Training and Optimization

Training model in Grilly

Grilly training uses explicit gradient flow:

  1. Forward pass through modules.

  2. Compute loss value.

  3. Build gradient with respect to model output.

  4. Call backward on modules/containers.

  5. Call optimizer step.

Unlike frameworks with global autograd by default, many Grilly paths expose direct backward methods per module.

Canonical loop

import numpy as np
import grilly.nn as nn
import grilly.optim as optim

model = nn.Sequential(
    nn.Linear(128, 256),
    nn.GELU(),
    nn.Linear(256, 10),
)
optimizer = optim.Adam(model.parameters(), lr=1e-3)
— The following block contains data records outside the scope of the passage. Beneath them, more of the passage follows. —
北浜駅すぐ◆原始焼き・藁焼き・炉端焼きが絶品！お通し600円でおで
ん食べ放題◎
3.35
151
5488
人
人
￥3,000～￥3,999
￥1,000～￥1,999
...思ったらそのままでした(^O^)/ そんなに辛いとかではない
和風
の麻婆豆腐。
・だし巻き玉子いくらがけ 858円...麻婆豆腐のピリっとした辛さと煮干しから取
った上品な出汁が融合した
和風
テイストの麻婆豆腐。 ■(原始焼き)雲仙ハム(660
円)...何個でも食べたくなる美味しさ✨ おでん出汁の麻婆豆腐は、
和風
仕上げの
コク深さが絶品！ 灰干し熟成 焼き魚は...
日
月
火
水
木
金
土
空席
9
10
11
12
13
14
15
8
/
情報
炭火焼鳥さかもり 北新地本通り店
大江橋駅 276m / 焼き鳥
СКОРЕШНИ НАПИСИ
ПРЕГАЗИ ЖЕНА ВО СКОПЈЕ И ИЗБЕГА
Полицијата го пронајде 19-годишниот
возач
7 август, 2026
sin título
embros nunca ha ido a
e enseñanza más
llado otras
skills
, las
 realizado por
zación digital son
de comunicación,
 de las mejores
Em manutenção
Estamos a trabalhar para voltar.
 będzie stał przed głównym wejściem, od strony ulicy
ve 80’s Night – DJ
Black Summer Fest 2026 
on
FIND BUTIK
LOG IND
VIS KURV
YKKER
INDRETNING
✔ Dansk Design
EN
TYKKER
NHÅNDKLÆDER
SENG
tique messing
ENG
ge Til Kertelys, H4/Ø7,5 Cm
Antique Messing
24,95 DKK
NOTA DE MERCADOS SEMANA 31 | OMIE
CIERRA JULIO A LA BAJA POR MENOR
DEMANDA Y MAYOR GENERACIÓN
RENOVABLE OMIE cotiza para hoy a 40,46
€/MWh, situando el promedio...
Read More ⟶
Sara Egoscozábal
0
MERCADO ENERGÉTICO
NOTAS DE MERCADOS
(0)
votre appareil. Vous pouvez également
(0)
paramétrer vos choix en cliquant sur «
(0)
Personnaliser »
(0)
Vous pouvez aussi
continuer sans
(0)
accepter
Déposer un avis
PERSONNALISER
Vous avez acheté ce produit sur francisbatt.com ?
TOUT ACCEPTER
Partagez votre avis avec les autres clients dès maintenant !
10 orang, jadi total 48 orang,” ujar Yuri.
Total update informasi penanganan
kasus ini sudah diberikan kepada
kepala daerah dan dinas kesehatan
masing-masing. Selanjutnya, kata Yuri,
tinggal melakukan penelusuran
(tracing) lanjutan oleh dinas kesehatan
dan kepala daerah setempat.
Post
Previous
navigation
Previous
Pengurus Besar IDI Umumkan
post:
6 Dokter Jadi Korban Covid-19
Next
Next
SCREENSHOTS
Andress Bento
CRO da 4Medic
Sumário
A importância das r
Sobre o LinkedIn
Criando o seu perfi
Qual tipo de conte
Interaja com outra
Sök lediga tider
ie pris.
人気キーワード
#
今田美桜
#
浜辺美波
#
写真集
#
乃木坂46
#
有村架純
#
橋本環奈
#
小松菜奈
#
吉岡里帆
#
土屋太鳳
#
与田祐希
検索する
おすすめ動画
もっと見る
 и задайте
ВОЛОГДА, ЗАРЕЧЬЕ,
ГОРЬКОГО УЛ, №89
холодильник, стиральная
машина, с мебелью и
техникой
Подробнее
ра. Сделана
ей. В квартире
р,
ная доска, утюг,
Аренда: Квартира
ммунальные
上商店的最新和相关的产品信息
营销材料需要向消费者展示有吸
x = np.random.randn(64, 128).astype(np.float32)
y = np.random.randn(64, 10).astype(np.float32)

pred = model(x)
loss = np.mean((pred - y) ** 2)
grad_out = (2.0 / y.size) * (pred - y)

model.zero_grad()
model.backward(grad_out)
optimizer.step()

Optimizers

grilly.optim includes:

  • Adam, AdamW

  • SGD

  • NLMS

  • NaturalGradient

  • scheduler utilities (StepLR, CosineAnnealingLR, etc.)

The optimizer layer can use GPU-backed update paths when available, with CPU fallback behavior when needed.

Gradient lifecycle

Typical parameter lifecycle:

  • param.grad is written during backward.

  • optimizer.step() consumes gradient and updates parameter.

  • zero_grad() clears or resets gradients for the next step.

Numerical and runtime tips

  1. Keep all training arrays in float32.

  2. Verify gradients are finite before optimizer step.

  3. Start with small learning rates for custom module stacks.

  4. For long runs, checkpoint model/optimizer state periodically.